Look, I'm all for artistic types stretching their craft and trying new things .. but its getting kind of ridiculous.
My big beef is that a lot of these people aren't actually creating these new projects they're involved with. They're doing the publication equivalent of 'executive producing.' And that's not how graphic novels or comic books or manga WORK.
You can't produce a graphic novel or comic book. You can't present one either, unless your name's Stan Lee. Otherwise, you haven't earned that distinction. You can write, pencil, ink, letter and/or edit one. Because then you're involved in the true creative process that creates a comic or GN.
Maybe I'm just splitting hairs here but I'm not that impressed when I hear about Rosario Dawson's GN "O.C.T. - Occult Crimes Taskforce" - because she didn't write or illustrate it.

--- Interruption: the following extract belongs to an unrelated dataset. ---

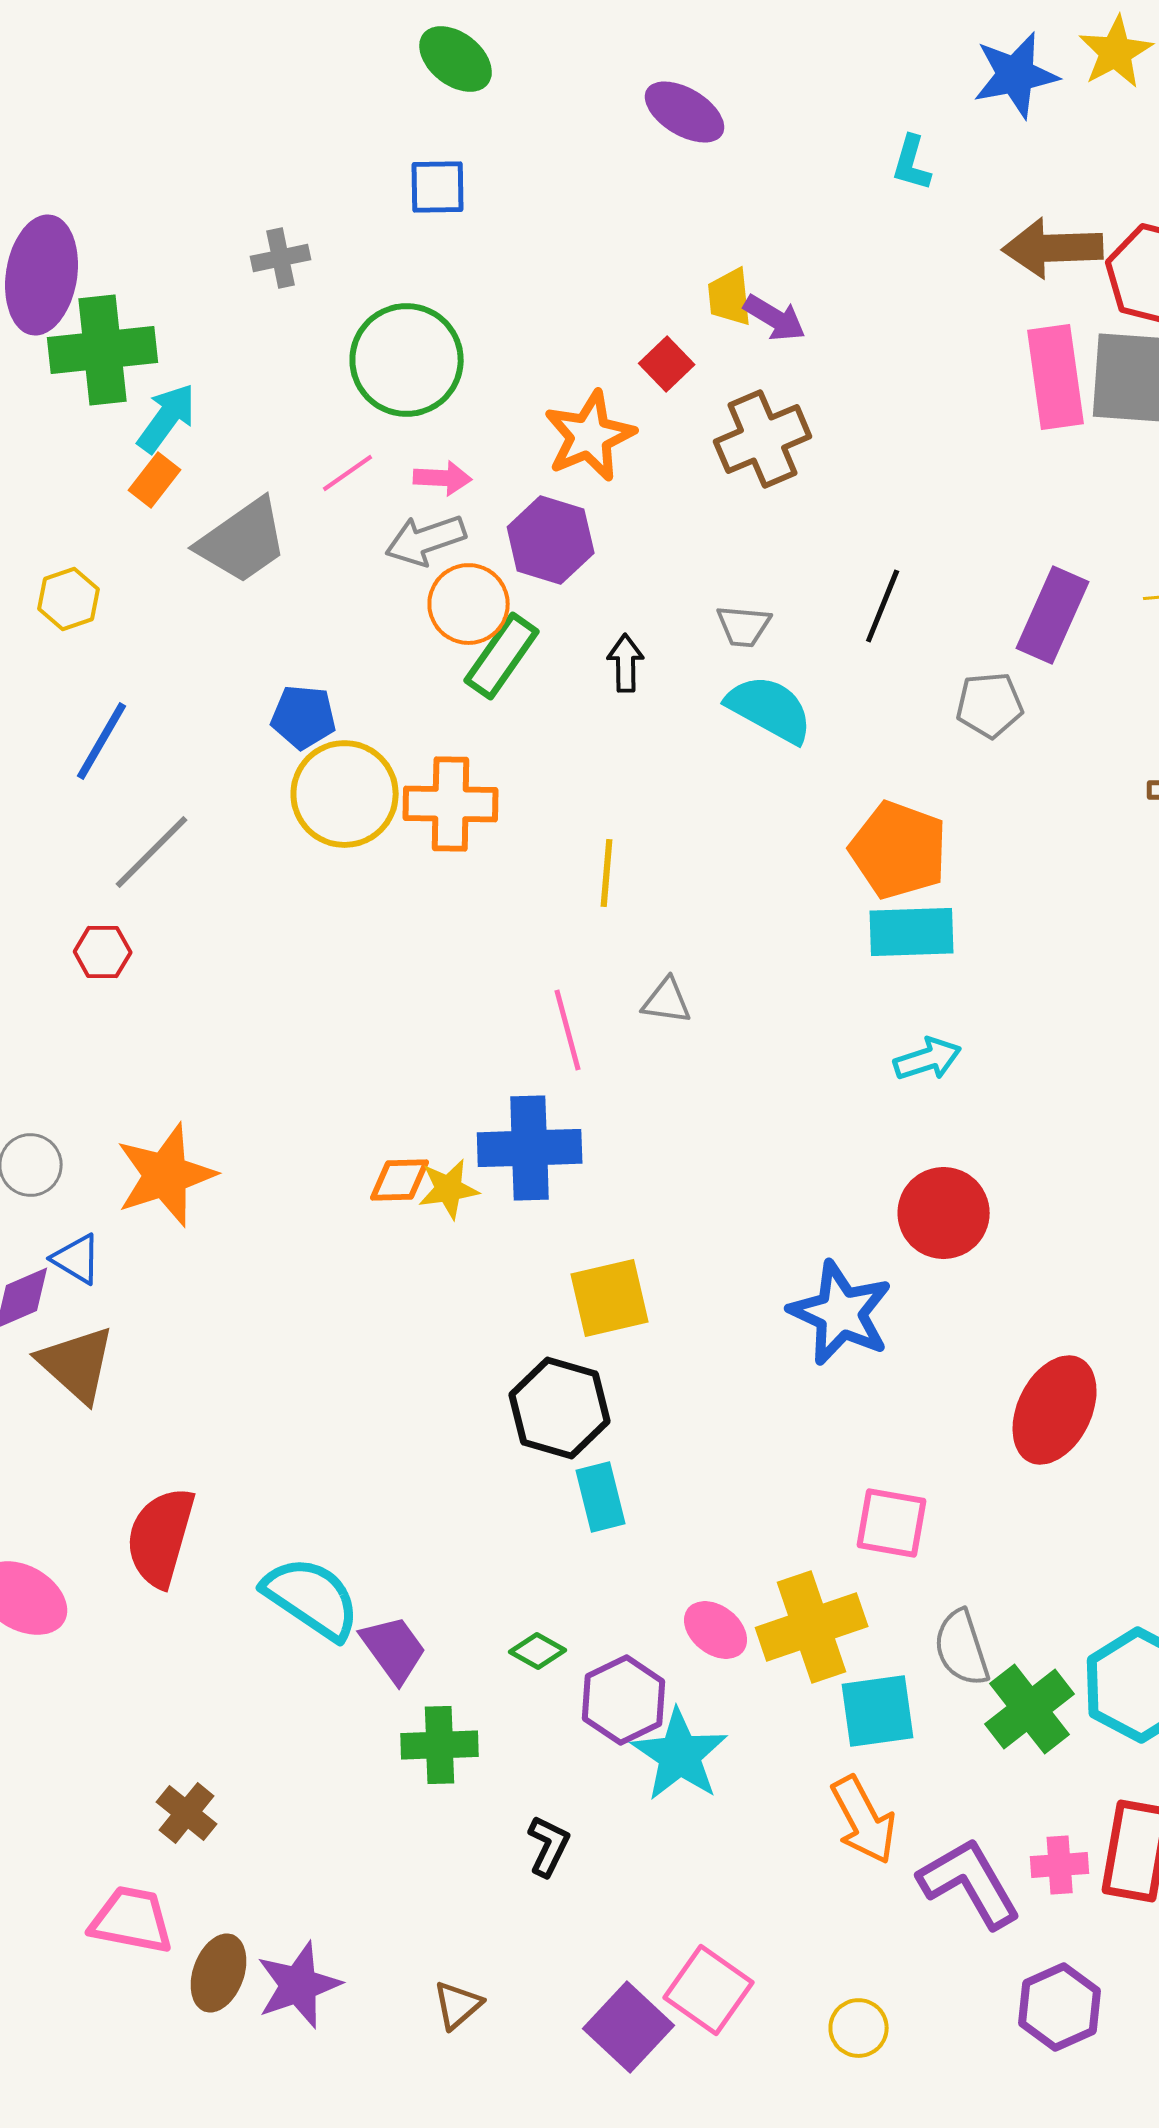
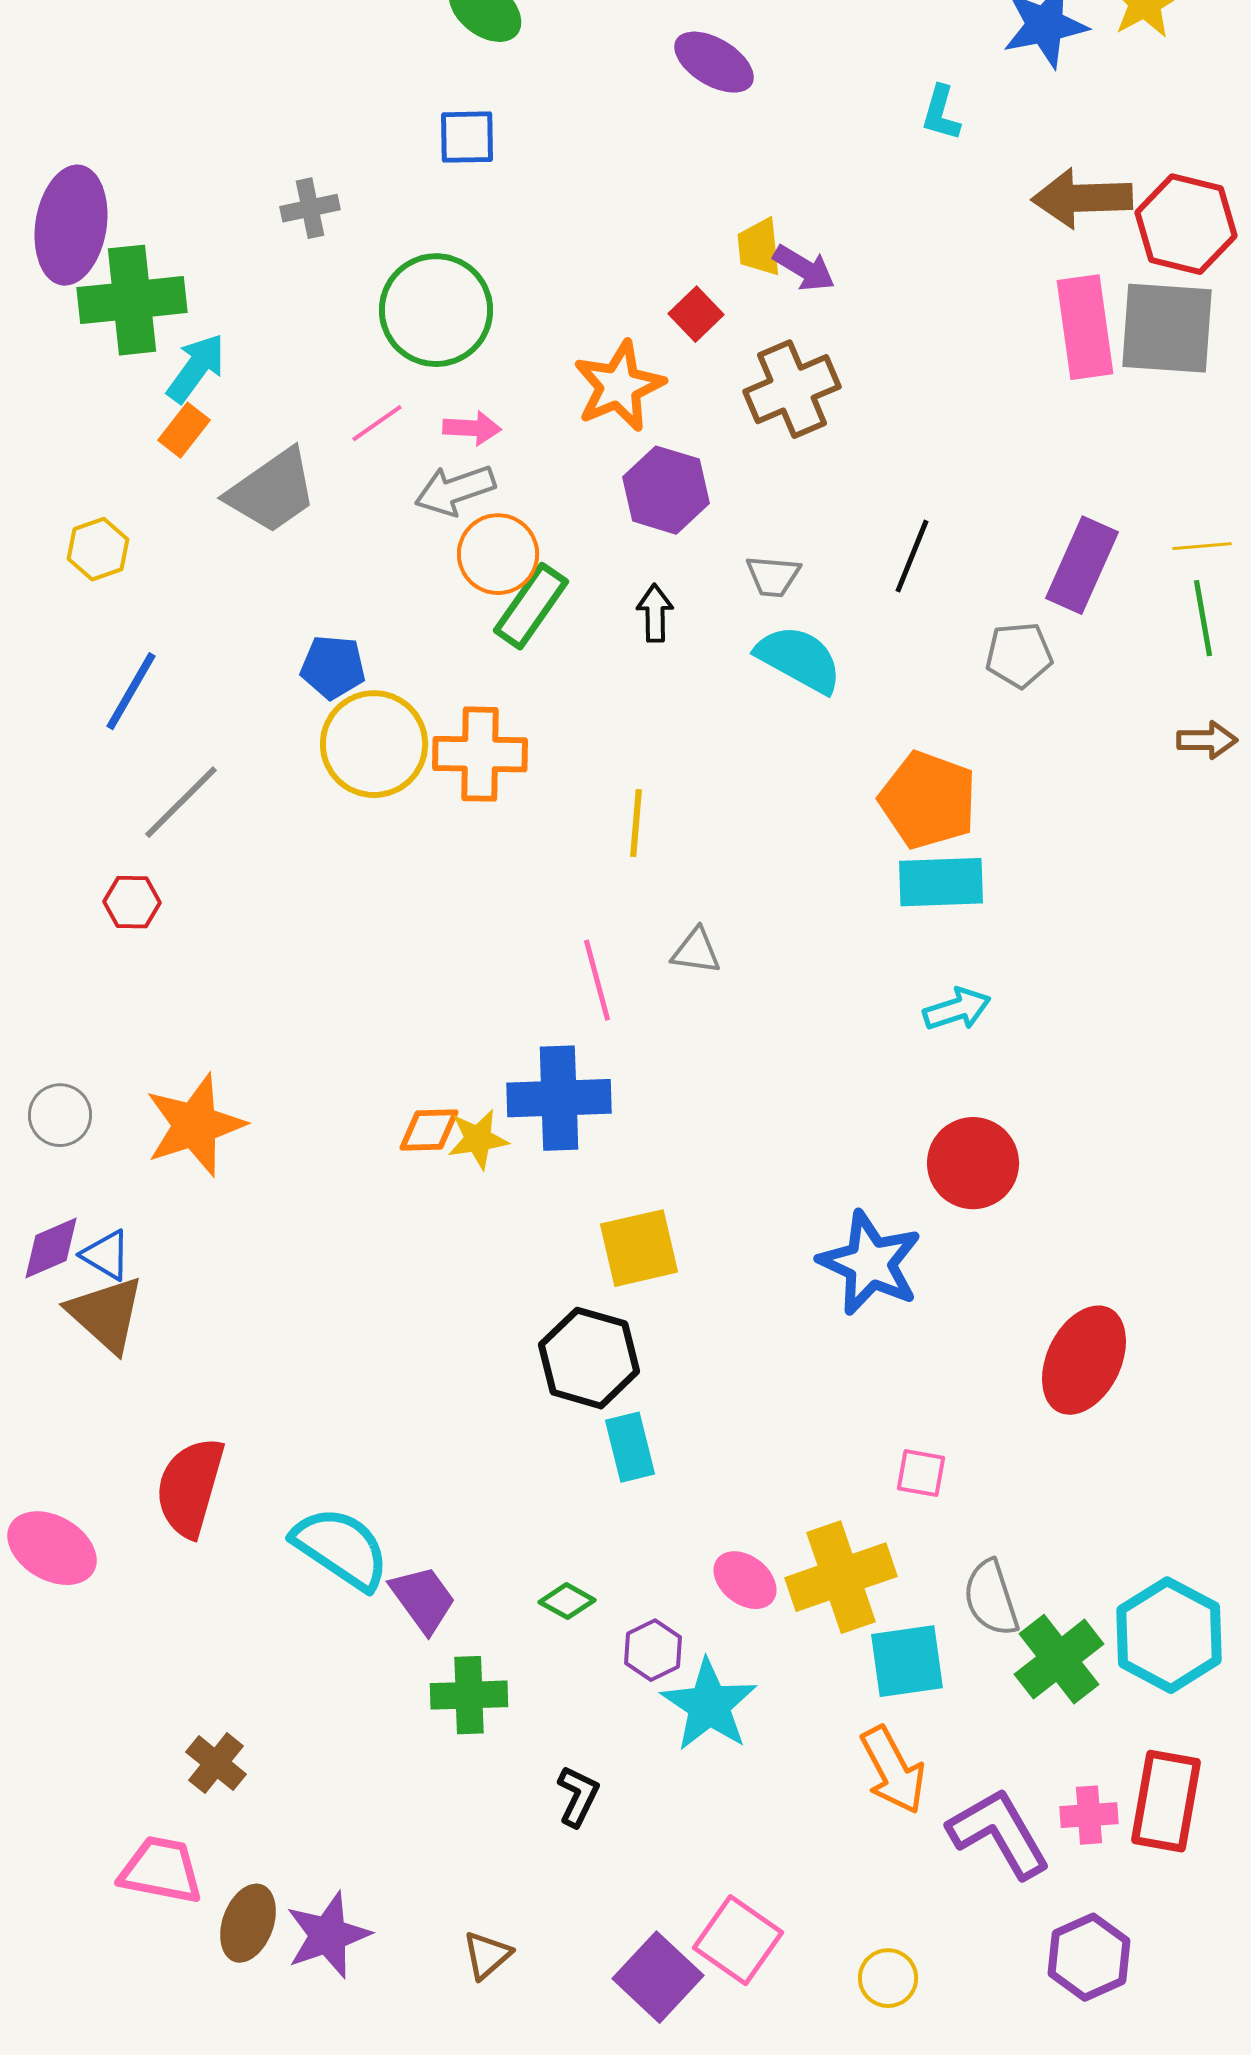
purple hexagon: (551, 540) -> (666, 490), moved
blue triangle: (77, 1259) -> (106, 1255), moved
pink square: (892, 1523) -> (921, 1473), size x0.7
purple hexagon: (624, 1700) -> (653, 1650), size x0.7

She may be involved in the storytelling process in some way but if she's not handling any of the two primary tasks, how much input into the story can she have? [BTW, O.C.T.'s first TPB is due out soon, and Dawson announced at Comic Con that more stories are due.]
Same thing with Neil Young. DC announced at their Vertigo panel plans to have Josh Dysart write the GN adaptation of Young's 2003 album "Greendale." At the panel, Dysart said the book "...is about a woman who finds her place as an activist. It's a blend of surrealistic Vertigo, my aesthetic and Neil Young." It was also said Young would have significant input -- whatever that means.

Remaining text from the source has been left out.